(Data items)
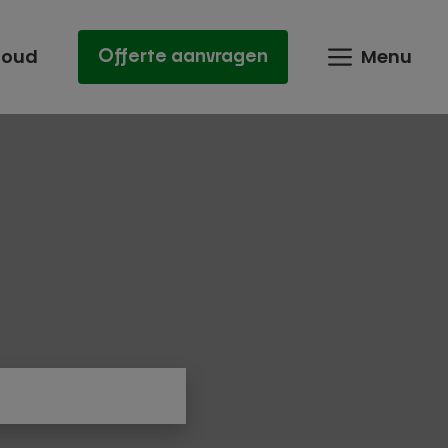
houd
Menu
Offerte aanvragen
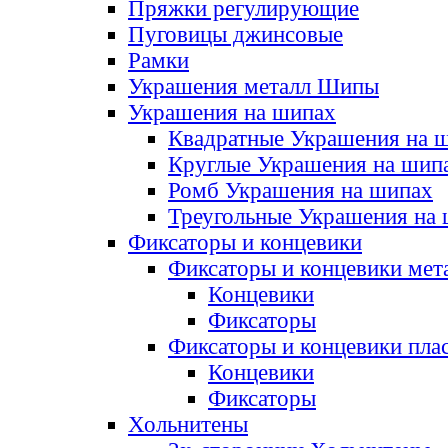
Пряжки регулирующие
Пуговицы джинсовые
Рамки
Украшения металл Шипы
Украшения на шипах
Квадратные Украшения на 
Круглые Украшения на шип
Ромб Украшения на шипах
Треугольные Украшения на
Фиксаторы и концевики
Фиксаторы и концевики мет
Концевики
Фиксаторы
Фиксаторы и концевики пла
Концевики
Фиксаторы
Хольнитены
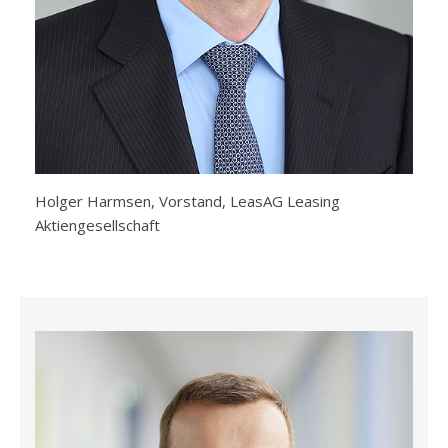
Holger Harmsen, Vorstand, LeasAG Leasing
Aktiengesellschaft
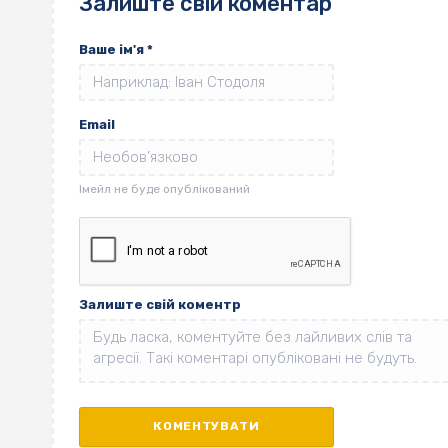
Залиште свій коментар
Ваше ім'я
*
Email
Залиште свій коментр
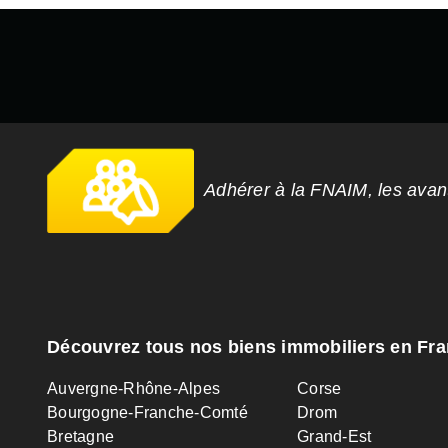
Adhérer à la FNAIM, les ava
Découvrez tous nos biens immobiliers en Fr
Auvergne-Rhône-Alpes
Corse
Bourgogne-Franche-Comté
Drom
Bretagne
Grand-Est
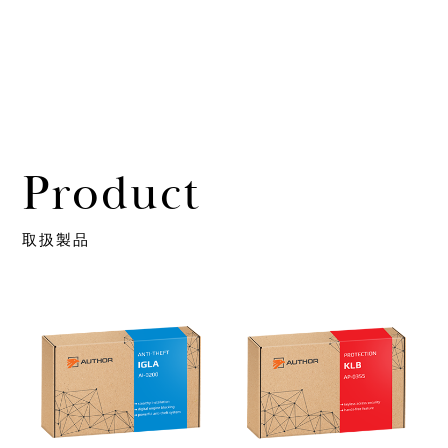
Product
取扱製品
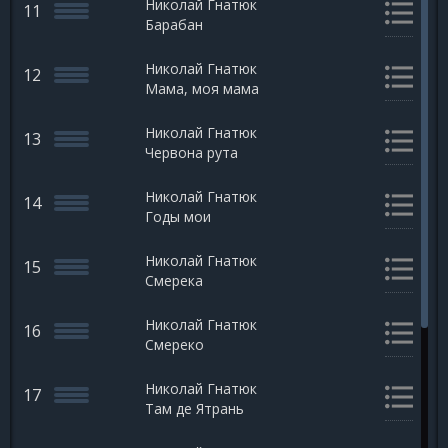
Николай Гнатюк
11
Барабан
Николай Гнатюк
12
Мама, моя мама
Николай Гнатюк
13
Червона рута
Николай Гнатюк
14
Годы мои
Николай Гнатюк
15
Смерека
Николай Гнатюк
16
Смереко
Николай Гнатюк
17
Там де Ятрань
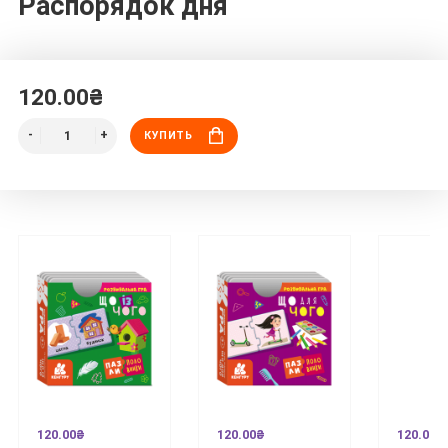
Распорядок дня
120.00₴
КУПИТЬ
120.00₴
120.00₴
120.00₴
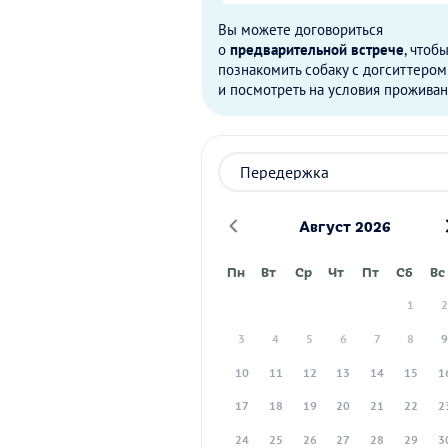
Вы можете договориться
о
предварительной встрече
, чтоб
познакомить собаку с догситтером
и посмотреть на условия проживан
Август 2026
Пн
Вт
Ср
Чт
Пт
Сб
Вс
1
3
4
5
6
7
8
10
11
12
13
14
15
1
17
18
19
20
21
22
2
24
25
26
27
28
29
3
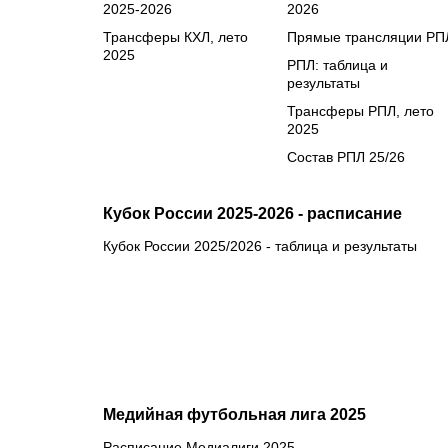
2025-2026
2026
Трансферы КХЛ, лето
Прямые трансляции РП
2025
РПЛ: таблица и
результаты
Трансферы РПЛ, лето
2025
Состав РПЛ 25/26
Кубок России 2025-2026 - расписание
Кубок России 2025/2026 - таблица и результаты
Медийная футбольная лига 2025
Расписание Медиалиги 2025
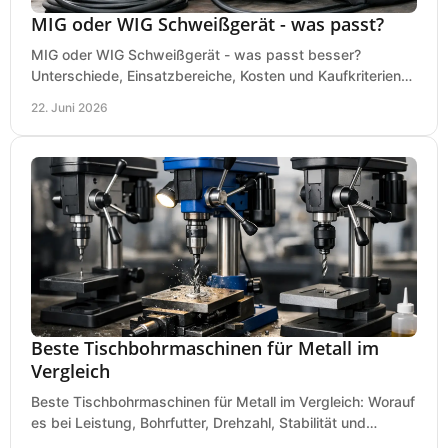
MIG oder WIG Schweißgerät - was passt?
MIG oder WIG Schweißgerät - was passt besser?
Unterschiede, Einsatzbereiche, Kosten und Kaufkriterien
für Werkstatt, Betrieb und DIY.
22. Juni 2026
Beste Tischbohrmaschinen für Metall im
Vergleich
Beste Tischbohrmaschinen für Metall im Vergleich: Worauf
es bei Leistung, Bohrfutter, Drehzahl, Stabilität und
Präzision wirklich ankommt.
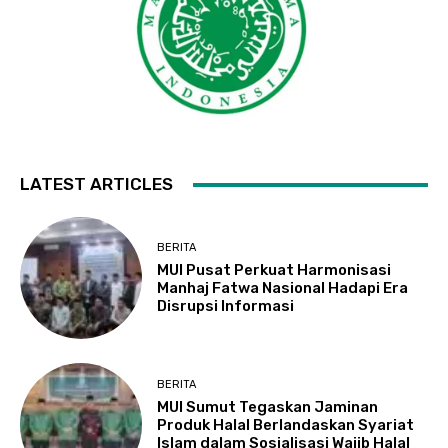
LATEST ARTICLES
BERITA
MUI Pusat Perkuat Harmonisasi
Manhaj Fatwa Nasional Hadapi Era
Disrupsi Informasi
BERITA
MUI Sumut Tegaskan Jaminan
Produk Halal Berlandaskan Syariat
Islam dalam Sosialisasi Wajib Halal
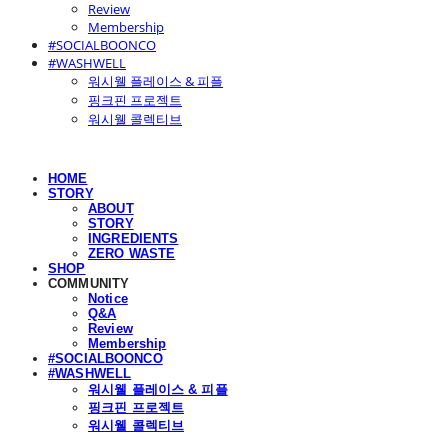
Review
Membership
#SOCIALBOONCO
#WASHWELL
워시웰 플레이스 & 피플
핑크핀 프로젝트
워시웰 콜렉티브
HOME
STORY
ABOUT
STORY
INGREDIENTS
ZERO WASTE
SHOP
COMMUNITY
Notice
Q&A
Review
Membership
#SOCIALBOONCO
#WASHWELL
워시웰 플레이스 & 피플
핑크핀 프로젝트
워시웰 콜렉티브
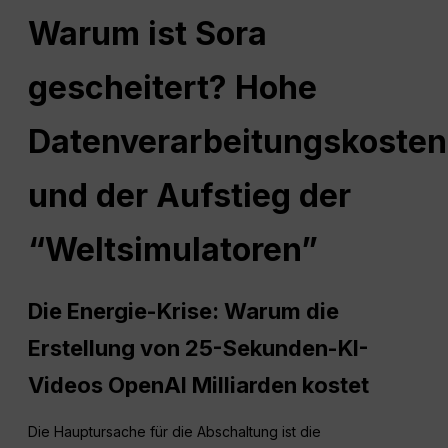
Warum ist Sora
gescheitert? Hohe
Datenverarbeitungskosten
und der Aufstieg der
“Weltsimulatoren”
Die Energie-Krise: Warum die
Erstellung von 25-Sekunden-KI-
Videos OpenAI Milliarden kostet
Die Hauptursache für die Abschaltung ist die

PROBLEM
From the records above, return each line where "Фиксаторы" occurs.

RESULT OF THE EXERCISE
Фиксаторы и концевики
Фиксаторы и концевики мет
Фиксаторы
Фиксаторы и концевики пла
Фиксаторы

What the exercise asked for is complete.